Page images and extracted text

****

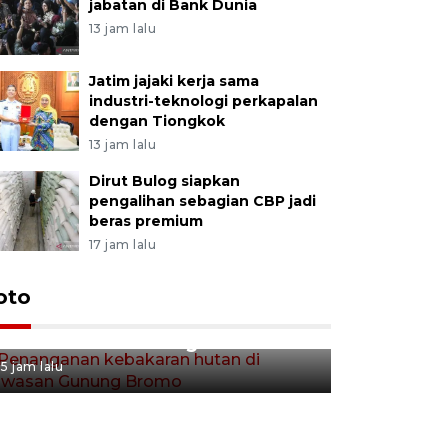
jabatan di Bank Dunia
13 jam lalu
Jatim jajaki kerja sama
industri-teknologi perkapalan
dengan Tiongkok
13 jam lalu
Dirut Bulog siapkan
pengalihan sebagian CBP jadi
beras premium
17 jam lalu
Gerakan 
oto
Penanganan kebakaran hutan
Tulungag
di kawasan Gunung Bromo
5 jam lalu
5 jam lalu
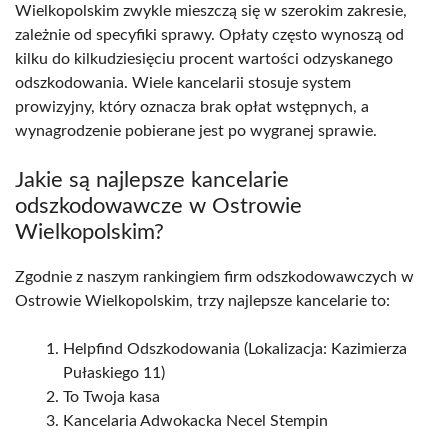
Wielkopolskim zwykle mieszczą się w szerokim zakresie,
zależnie od specyfiki sprawy. Opłaty często wynoszą od
kilku do kilkudziesięciu procent wartości odzyskanego
odszkodowania. Wiele kancelarii stosuje system
prowizyjny, który oznacza brak opłat wstępnych, a
wynagrodzenie pobierane jest po wygranej sprawie.
Jakie są najlepsze kancelarie
odszkodowawcze w Ostrowie
Wielkopolskim?
Zgodnie z naszym rankingiem firm odszkodowawczych w
Ostrowie Wielkopolskim, trzy najlepsze kancelarie to:
Helpfind Odszkodowania (Lokalizacja: Kazimierza
Pułaskiego 11)
To Twoja kasa
Kancelaria Adwokacka Necel Stempin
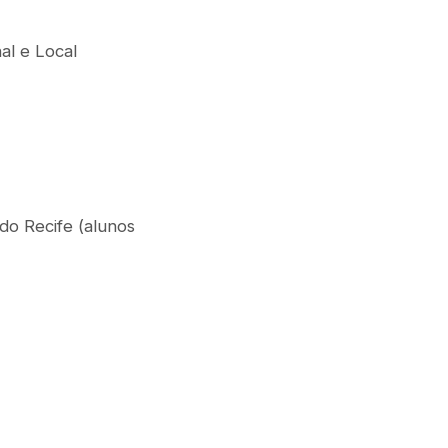
nal e Local
do Recife (alunos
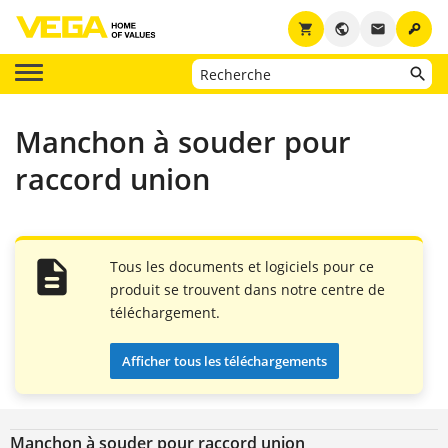
key
shopping_cart
public
email
Manchon à souder pour
raccord union
Tous les documents et logiciels pour ce
produit se trouvent dans notre centre de
téléchargement.
Afficher tous les téléchargements
Manchon à souder pour raccord union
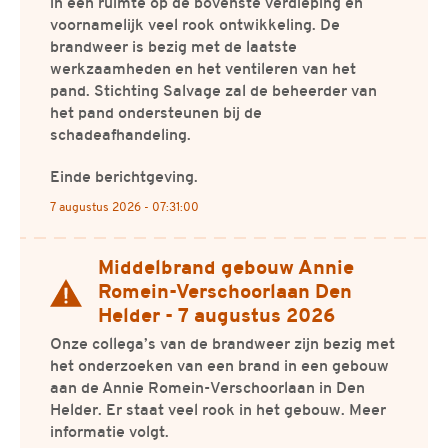
in een ruimte op de bovenste verdieping en
voornamelijk veel rook ontwikkeling. De
brandweer is bezig met de laatste
werkzaamheden en het ventileren van het
pand. Stichting Salvage zal de beheerder van
het pand ondersteunen bij de
schadeafhandeling.
Einde berichtgeving.
7 augustus 2026 - 07:31:00
Middelbrand gebouw Annie
Actueel bericht
Romein-Verschoorlaan Den
Helder - 7 augustus 2026
Onze collega’s van de brandweer zijn bezig met
het onderzoeken van een brand in een gebouw
aan de Annie Romein-Verschoorlaan in Den
Helder. Er staat veel rook in het gebouw. Meer
informatie volgt.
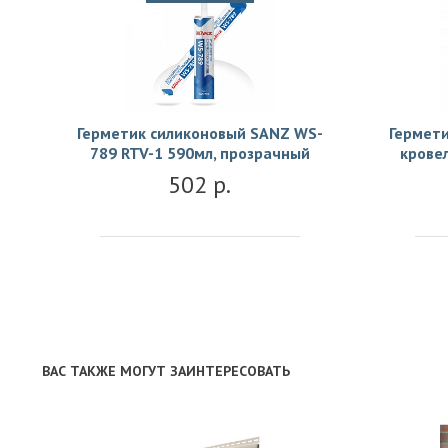
Герметик силиконовый SANZ WS-
Гермети
789 RTV-1 590мл, прозрачный
крове
502 р.
ВАС ТАКЖЕ МОГУТ ЗАИНТЕРЕСОВАТЬ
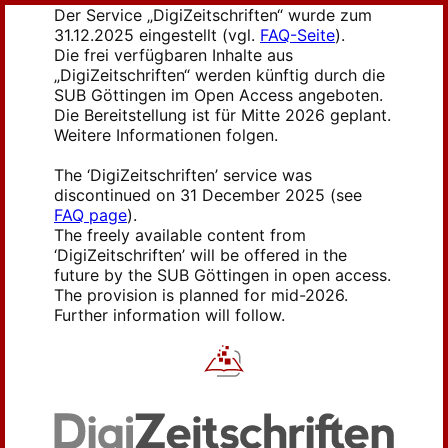
Der Service „DigiZeitschriften“ wurde zum
31.12.2025 eingestellt (vgl.
FAQ-Seite
).
Die frei verfügbaren Inhalte aus
„DigiZeitschriften“ werden künftig durch die
SUB Göttingen im Open Access angeboten.
Die Bereitstellung ist für Mitte 2026 geplant.
Weitere Informationen folgen.
The ‘DigiZeitschriften’ service was
discontinued on 31 December 2025 (see
FAQ page
).
The freely available content from
‘DigiZeitschriften’ will be offered in the
future by the SUB Göttingen in open access.
The provision is planned for mid-2026.
Further information will follow.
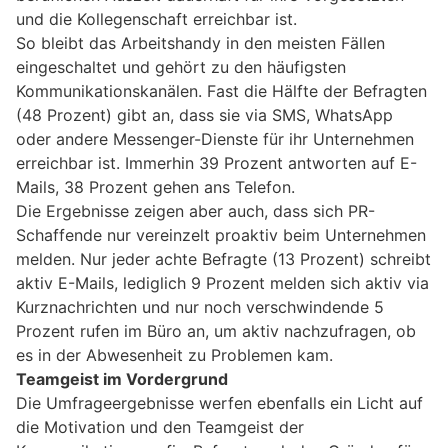
und die Kollegenschaft erreichbar ist.
So bleibt das Arbeitshandy in den meisten Fällen
eingeschaltet und gehört zu den häufigsten
Kommunikationskanälen. Fast die Hälfte der Befragten
(48 Prozent) gibt an, dass sie via SMS, WhatsApp
oder andere Messenger-Dienste für ihr Unternehmen
erreichbar ist. Immerhin 39 Prozent antworten auf E-
Mails, 38 Prozent gehen ans Telefon.
Die Ergebnisse zeigen aber auch, dass sich PR-
Schaffende nur vereinzelt proaktiv beim Unternehmen
melden. Nur jeder achte Befragte (13 Prozent) schreibt
aktiv E-Mails, lediglich 9 Prozent melden sich aktiv via
Kurznachrichten und nur noch verschwindende 5
Prozent rufen im Büro an, um aktiv nachzufragen, ob
es in der Abwesenheit zu Problemen kam.
Teamgeist im Vordergrund
Die Umfrageergebnisse werfen ebenfalls ein Licht auf
die Motivation und den Teamgeist der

****

■ Task directions ■
Give back all entries exactly. No pictures belong in the copy.

■ Response to the exercise ■
jabatan di Bank Dunia
13 jam lalu
Jatim jajaki kerja sama
industri-teknologi perkapalan
dengan Tiongkok
13 jam lalu
Dirut Bulog siapkan
pengalihan sebagian CBP jadi
beras premium
17 jam lalu
Gerakan 
oto
Penanganan kebakaran hutan
Tulungag
di kawasan Gunung Bromo
5 jam lalu
5 jam lalu
Wielkopolskim zwykle mieszczą się w szerokim zakresie,
zależnie od specyfiki sprawy. Opłaty często wynoszą od
kilku do kilkudziesięciu procent wartości odzyskanego
odszkodowania. Wiele kancelarii stosuje system
prowizyjny, który oznacza brak opłat wstępnych, a
wynagrodzenie pobierane jest po wygranej sprawie.
Jakie są najlepsze kancelarie
odszkodowawcze w Ostrowie
Wielkopolskim?
Zgodnie z naszym rankingiem firm odszkodowawczych w
Ostrowie Wielkopolskim, trzy najlepsze kancelarie to:
Helpfind Odszkodowania (Lokalizacja: Kazimierza
Pułaskiego 11)
To Twoja kasa
Kancelaria Adwokacka Necel Stempin
nal e Local
do Recife (alunos
key
shopping_cart
public
email
Manchon à souder pour
raccord union
Tous les documents et logiciels pour ce
produit se trouvent dans notre centre de
téléchargement.
Afficher tous les téléchargements
Manchon à souder pour raccord union
in een ruimte op de bovenste verdieping en
voornamelijk veel rook ontwikkeling. De
brandweer is bezig met de laatste
werkzaamheden en het ventileren van het
pand. Stichting Salvage zal de beheerder van
het pand ondersteunen bij de
schadeafhandeling.
Einde berichtgeving.
7 augustus 2026 - 07:31:00
Middelbrand gebouw Annie
Actueel bericht
Romein-Verschoorlaan Den
Helder - 7 augustus 2026
Onze collega’s van de brandweer zijn bezig met
het onderzoeken van een brand in een gebouw
aan de Annie Romein-Verschoorlaan in Den
Helder. Er staat veel rook in het gebouw. Meer
informatie volgt.
Герметик силиконовый SANZ WS-
Гермети
789 RTV-1 590мл, прозрачный
крове
502 р.
ВАС ТАКЖЕ МОГУТ ЗАИНТЕРЕСОВАТЬ
Der Service „DigiZeitschriften“ wurde zum
31.12.2025 eingestellt (vgl.
FAQ-Seite
).
Die frei verfügbaren Inhalte aus
„DigiZeitschriften“ werden künftig durch die
SUB Göttingen im Open Access angeboten.
Die Bereitstellung ist für Mitte 2026 geplant.
Weitere Informationen folgen.
The ‘DigiZeitschriften’ service was
discontinued on 31 December 2025 (see
FAQ page
).
The freely available content from
‘DigiZeitschriften’ will be offered in the
future by the SUB Göttingen in open access.
The provision is planned for mid-2026.
Further information will follow.
und die Kollegenschaft erreichbar ist.
So bleibt das Arbeitshandy in den meisten Fällen
eingeschaltet und gehört zu den häufigsten
Kommunikationskanälen. Fast die Hälfte der Befragten
(48 Prozent) gibt an, dass sie via SMS, WhatsApp
oder andere Messenger-Dienste für ihr Unternehmen
erreichbar ist. Immerhin 39 Prozent antworten auf E-
Mails, 38 Prozent gehen ans Telefon.
Die Ergebnisse zeigen aber auch, dass sich PR-
Schaffende nur vereinzelt proaktiv beim Unternehmen
melden. Nur jeder achte Befragte (13 Prozent) schreibt
aktiv E-Mails, lediglich 9 Prozent melden sich aktiv via
Kurznachrichten und nur noch verschwindende 5
Prozent rufen im Büro an, um aktiv nachzufragen, ob
es in der Abwesenheit zu Problemen kam.
Teamgeist im Vordergrund
Die Umfrageergebnisse werfen ebenfalls ein Licht auf
die Motivation und den Teamgeist der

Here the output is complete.